All of the records below are to be printed exactly; the pictures are to be left out.

Dataset items:
__________

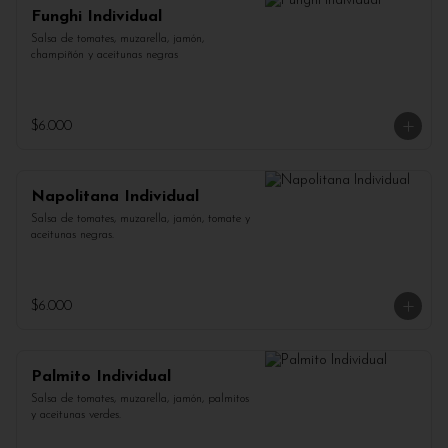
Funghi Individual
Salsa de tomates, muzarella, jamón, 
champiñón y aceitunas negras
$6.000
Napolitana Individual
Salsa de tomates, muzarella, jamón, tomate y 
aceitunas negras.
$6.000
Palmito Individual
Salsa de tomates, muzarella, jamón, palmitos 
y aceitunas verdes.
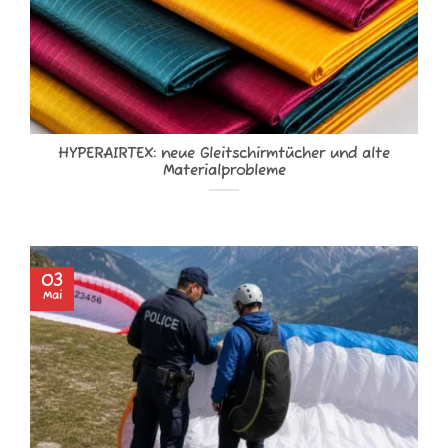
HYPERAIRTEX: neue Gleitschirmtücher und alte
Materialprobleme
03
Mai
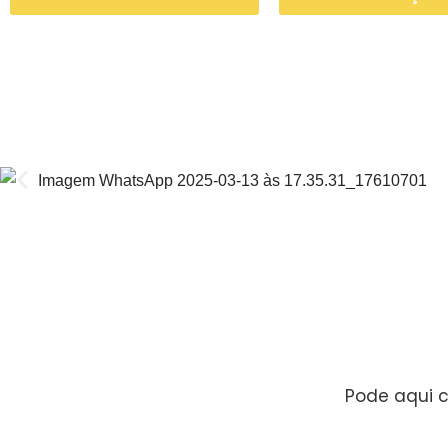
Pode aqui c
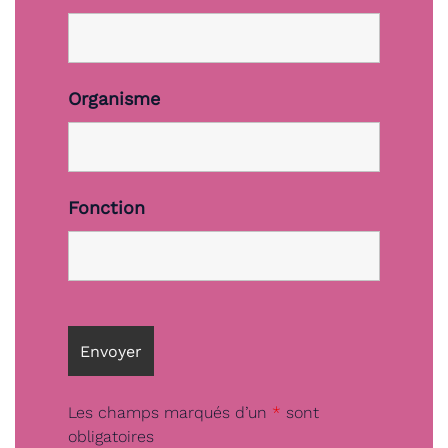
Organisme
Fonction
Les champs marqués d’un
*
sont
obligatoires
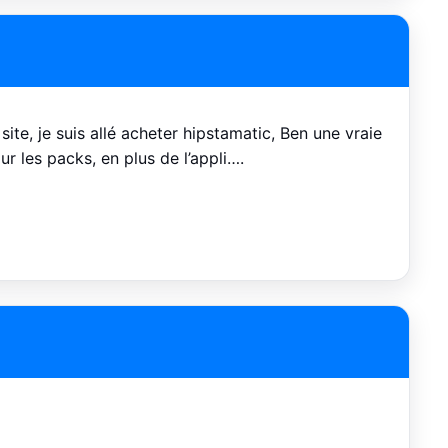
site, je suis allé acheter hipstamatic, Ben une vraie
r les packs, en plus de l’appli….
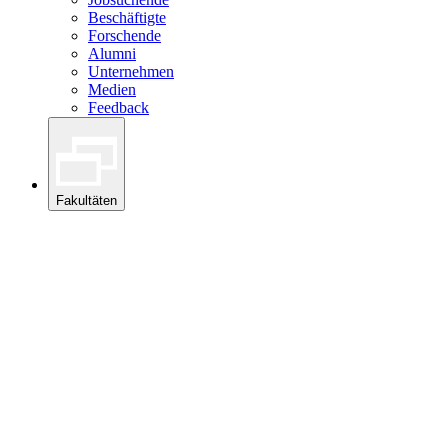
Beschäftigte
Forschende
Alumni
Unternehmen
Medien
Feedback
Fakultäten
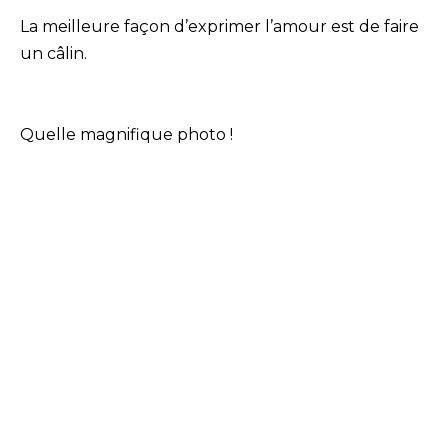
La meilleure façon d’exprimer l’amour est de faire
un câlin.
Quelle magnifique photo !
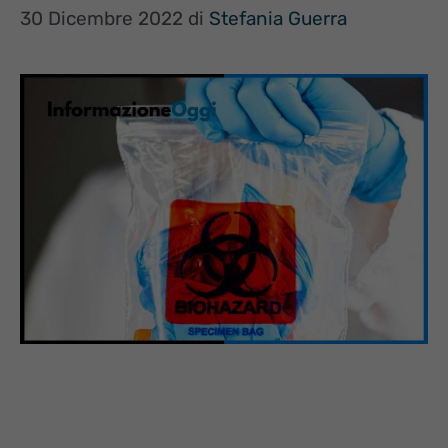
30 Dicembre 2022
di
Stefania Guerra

__________

> The completed task:
Funghi Individual
Salsa de tomates, muzarella, jamón, 
champiñón y aceitunas negras
$6.000
Napolitana Individual
Salsa de tomates, muzarella, jamón, tomate y 
aceitunas negras.
$6.000
Palmito Individual
Salsa de tomates, muzarella, jamón, palmitos 
y aceitunas verdes.
HYPERAIRTEX: neue Gleitschirmtücher und alte
Materialprobleme
03
Mai
Pode aqui c
Organisme
Fonction
Les champs marqués d’un
*
sont
obligatoires
site, je suis allé acheter hipstamatic, Ben une vraie
r les packs, en plus de l’appli….
Beschäftigte
Forschende
Alumni
Unternehmen
Medien
Feedback
Fakultäten
La meilleure façon d’exprimer l’amour est de faire
un câlin.
Quelle magnifique photo !
30 Dicembre 2022
di
Stefania Guerra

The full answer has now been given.